Prezes podkreślił, że dobre wyniki sondażowe dla PiS nie są przesłanką, „żeby w trakcie wojny robić wybory”. – Zresztą proszę pamiętać, że jeżeli chodzi o samorozwiązanie Sejmu, to jest potrzebne do tego dwie trzecie pełnego składu, więc więcej niż przy zmianie Konstytucji, czyli musi być zgoda dużej części opozycji. Sądzę, że to jest droga donikąd – stwierdził.
Kaczyński: nie odejdę
Jarosław Kaczyński odniósł się też do doniesień, że miałby odejść z rządu.

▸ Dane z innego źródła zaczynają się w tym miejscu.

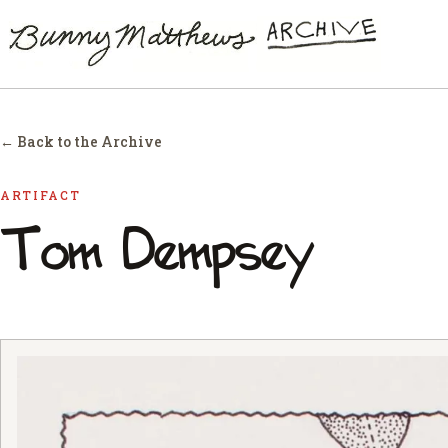
← Back to the Archive
ARTIFACT
Tom Dempsey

– Nie odejdę. Chociaż nie ukrywam, że bardzo chętnie pracowałbym na ten jeden etat szefa partii, bo po prostu partia musi przejść do bardziej energicznej działalności. No ale jest, jak jest. W tej chwili nie jesteśmy przecież w stanie powiedzieć: „kończymy wojnę i zaczynamy pokój”. Trwa rozpętana przez Rosję wojna na Ukrainie i nikt nie wie, kiedy się ona zakończy. Z uwagi na tę nadzwyczajną sytuację zdecydowałem się pozostać w rządzie – wyjaśnił wicepremier.
Kaczyński na prezydenta?
Po wspólnej wyprawie premierów Polski, Czech i Słowenii – a także Jarosława Kaczyńskiego, do Kijowa, w Prawie i Sprawiedliwości pojawiają się spekulacje dotyczące dalszej roli szefa PiS-u. Według polityków miałby być typowany na kandydata na prezydenta.

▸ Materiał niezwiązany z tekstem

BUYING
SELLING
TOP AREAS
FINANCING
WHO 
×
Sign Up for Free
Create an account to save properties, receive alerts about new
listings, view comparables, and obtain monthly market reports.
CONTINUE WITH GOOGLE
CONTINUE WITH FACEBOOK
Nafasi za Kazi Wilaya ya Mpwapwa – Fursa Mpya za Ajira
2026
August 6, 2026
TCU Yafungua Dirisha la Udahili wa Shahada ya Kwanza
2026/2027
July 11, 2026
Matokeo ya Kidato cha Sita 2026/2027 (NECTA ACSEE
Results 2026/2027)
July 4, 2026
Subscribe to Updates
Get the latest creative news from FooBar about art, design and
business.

– Od kilku osób z kierownictwa naszej partii wychodzą opinie, że w obecnej sytuacji zagrożenia w Europie ze strony Rosji najlepszym kandydatem na prezydenta z ramienia PiS-u byłby sam Jarosław Kaczyński – przekazał małopolski działacz Zjednoczonej Prawicy z okręgu podhalańsko-nowosądeckiego dla TVN24.
Nie jest też tajemnicą, że Jarosław Kaczyński nie jest zbyt zadowolony niektórych działań prezydenta Andrzeja Dudy. Prezesowi partii nie spodobało się zawetowanie ustaw „lex TVN” i „lex Czarnek”. Sam pewnie by podjął inne decyzje.